[Page images and extracted text]
__________________________________________________

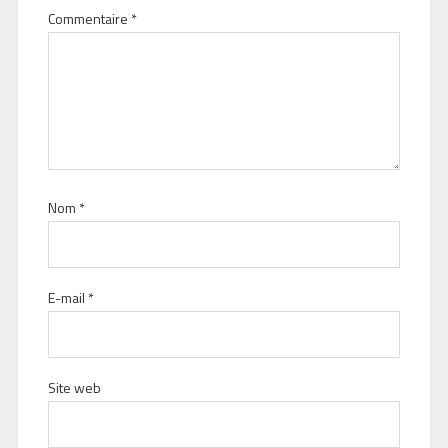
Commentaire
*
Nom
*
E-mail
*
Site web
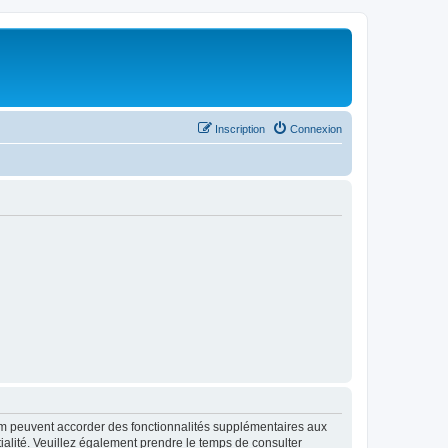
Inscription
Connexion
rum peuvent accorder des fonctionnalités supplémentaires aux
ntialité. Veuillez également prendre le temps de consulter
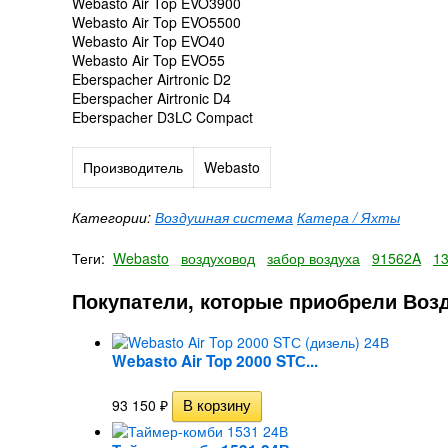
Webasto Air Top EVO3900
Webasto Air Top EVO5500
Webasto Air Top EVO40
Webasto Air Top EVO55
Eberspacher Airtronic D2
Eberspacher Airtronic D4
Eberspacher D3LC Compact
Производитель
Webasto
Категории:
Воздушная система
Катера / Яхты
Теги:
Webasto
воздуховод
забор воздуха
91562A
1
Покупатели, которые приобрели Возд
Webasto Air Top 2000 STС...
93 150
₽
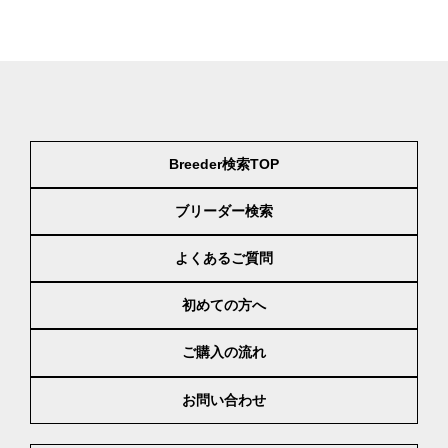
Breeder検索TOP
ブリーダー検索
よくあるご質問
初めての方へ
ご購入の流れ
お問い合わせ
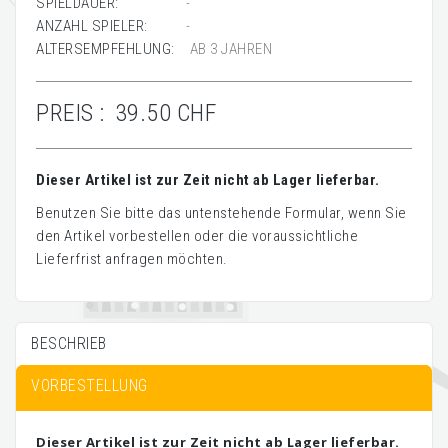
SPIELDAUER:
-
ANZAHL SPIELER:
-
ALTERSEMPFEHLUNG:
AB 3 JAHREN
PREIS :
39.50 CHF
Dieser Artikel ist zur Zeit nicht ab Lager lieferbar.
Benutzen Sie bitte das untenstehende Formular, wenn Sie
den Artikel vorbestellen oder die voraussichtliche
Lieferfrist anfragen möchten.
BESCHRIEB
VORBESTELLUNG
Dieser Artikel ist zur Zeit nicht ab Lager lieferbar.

__________________________________________________

**Work to complete:** Down to the last line, set down the data above exactly, and omit all images.

**Output for this task:**
Commentaire
*
Nom
*
E-mail
*
Site web
Inscription
Connexion
rum peuvent accorder des fonctionnalités supplémentaires aux
ntialité. Veuillez également prendre le temps de consulter
Webasto Air Top EVO3900
Webasto Air Top EVO5500
Webasto Air Top EVO40
Webasto Air Top EVO55
Eberspacher Airtronic D2
Eberspacher Airtronic D4
Eberspacher D3LC Compact
Производитель
Webasto
Категории:
Воздушная система
Катера / Яхты
Теги:
Webasto
воздуховод
забор воздуха
91562A
1
Покупатели, которые приобрели Возд
Webasto Air Top 2000 STС...
93 150
₽
Breeder検索TOP
ブリーダー検索
よくあるご質問
初めての方へ
ご購入の流れ
お問い合わせ
SPIELDAUER:
-
ANZAHL SPIELER:
-
ALTERSEMPFEHLUNG:
AB 3 JAHREN
PREIS :
39.50 CHF
Dieser Artikel ist zur Zeit nicht ab Lager lieferbar.
Benutzen Sie bitte das untenstehende Formular, wenn Sie
den Artikel vorbestellen oder die voraussichtliche
Lieferfrist anfragen möchten.
BESCHRIEB
VORBESTELLUNG
Dieser Artikel ist zur Zeit nicht ab Lager lieferbar.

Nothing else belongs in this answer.